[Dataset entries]
————

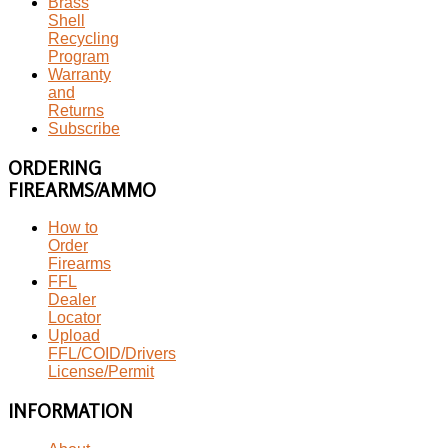
Brass
Shell
Recycling
Program
Warranty
and
Returns
Subscribe
ORDERING
FIREARMS/AMMO
How to
Order
Firearms
FFL
Dealer
Locator
Upload
FFL/COID/Drivers
License/Permit
INFORMATION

————

> [Exercise goal]: An exact copy of the data is required, with the pictures excluded.

> [Task response]:
Brass
Shell
Recycling
Program
Warranty
and
Returns
Subscribe
ORDERING
FIREARMS/AMMO
How to
Order
Firearms
FFL
Dealer
Locator
Upload
FFL/COID/Drivers
License/Permit
INFORMATION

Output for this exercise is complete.